Records excerpted from a collection:

--*--

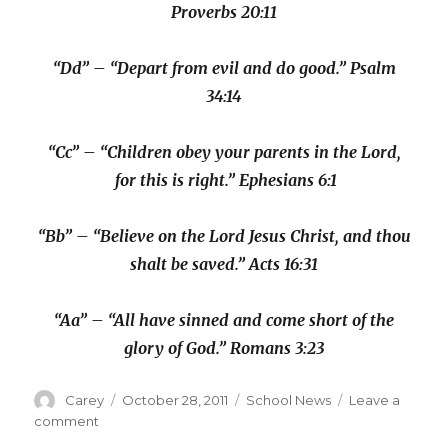
Proverbs 20:11
“Dd” – “Depart from evil and do good.” Psalm
34:14
“Cc” – “Children obey your parents in the Lord,
for this is right.” Ephesians 6:1
“Bb” – “Believe on the Lord Jesus Christ, and thou
shalt be saved.” Acts 16:31
“Aa” – “All have sinned and come short of the
glory of God.” Romans 3:23
Author
Posted
Categories
Carey
October 28, 2011
School News
Leave a
on
on
comment
Kindergarten:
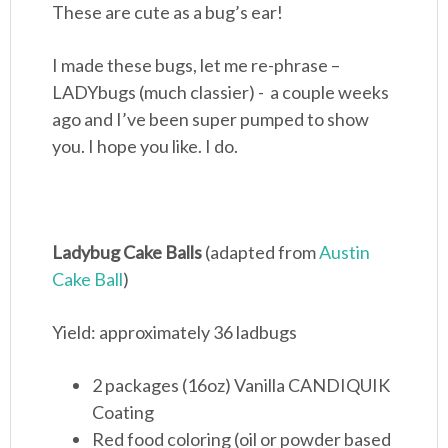
These are cute as a bug’s ear!
I made these bugs, let me re-phrase –
LADYbugs (much classier) - a couple weeks
ago and I’ve been super pumped to show
you. I hope you like. I do.
Ladybug Cake Balls
(adapted from
Austin
Cake Ball
)
Yield: approximately 36 ladbugs
2 packages (16oz) Vanilla CANDIQUIK
Coating
Red food coloring (oil or powder based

--*--

— Directions —
Go through the records and gather the lines that hold "Lord".

— Task response —
“Cc” – “Children obey your parents in the Lord,
“Bb” – “Believe on the Lord Jesus Christ, and thou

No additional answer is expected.